As for the respondent's claim of Rosario and Brady violations the case law provided by the Presentment Agency sufficiently rebuts such claims, as law enforcement never possessed the destroyed videotapes and the tapes were not exculpatory (see, People v. Walloe 88 A.D.3d 544, 931 N.Y.S.2d 48 [1st Dept]; People v. Brock, 246 A.D.2d 406, 667 N.Y.S.2d 730 [1st Dept] ).

For all the reasons herein the respondent's motion, based on the best evidence rule, to exclude the testimony of Investigator Bright concerning what he saw on American Apparel's video monitors is denied2 . Also denied is respondent's request for a sanction, based upon Brady and Rosario violations.

This constitutes the order of the Court.


1.  In Collins and Capeles the best evidence rule was not in issue.

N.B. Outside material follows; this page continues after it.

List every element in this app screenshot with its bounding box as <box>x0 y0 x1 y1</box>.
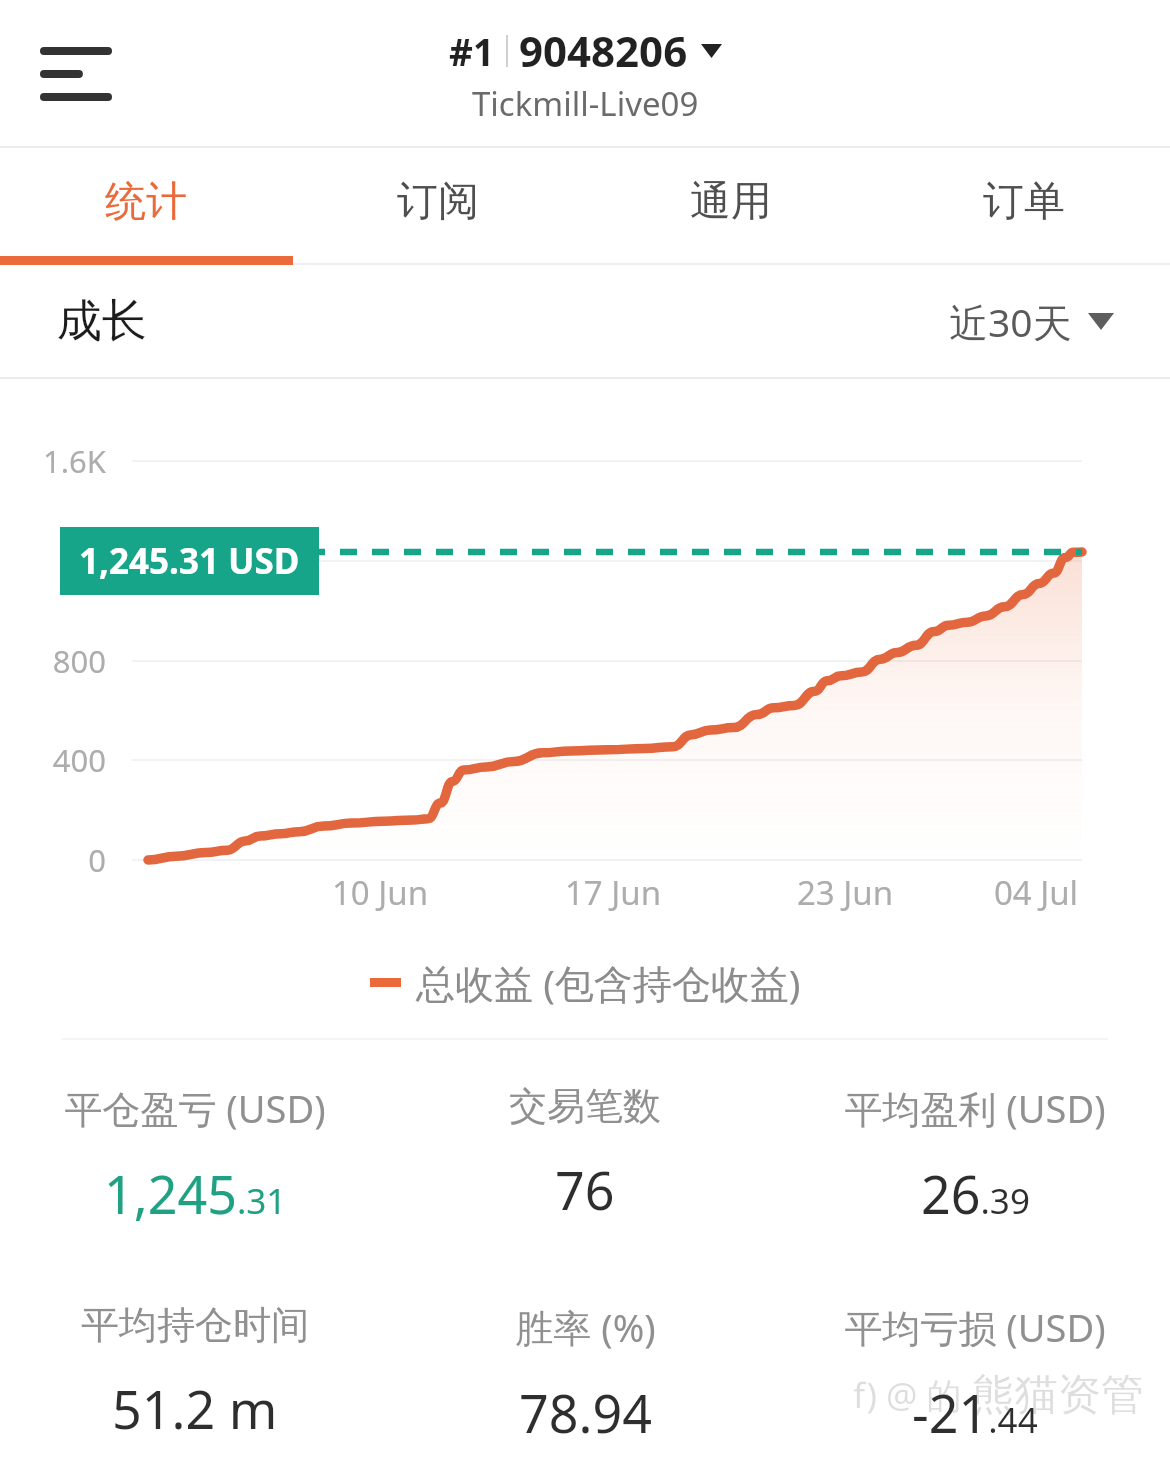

2.  Although New York has not ruled directly on the issue at bar the Second Department implied in People v. Fondal (154 A.D.2d 476, 546 N.Y.S.2d 26)that testimony based on observations from a live video feed is not subject to the best evidence rule. After ruling that the trial court properly allowed into evidence a videotape of the defendant shoplifting the Justices noted “[f]urthermore, in light of the testimony of the two Sears' employees who observed the defendant's conduct via closed-circuit television, and in light of the corroborative testimony of the defendant's accomplice, any error in connection with the admission of the videotape would have to be considered harmless.” Fondal at 477, 546 N.Y.S.2d 26. (See also People v. Allison, 21 Misc.3d 1108[A], 2008 N.Y. slip Op 52008[U] ) [Dist Ct, Nassau County][noting that testimony about events observed contemporaneously through video monitoring would be “facts of an evidentiary character[.]' “ {citations omitted}] ).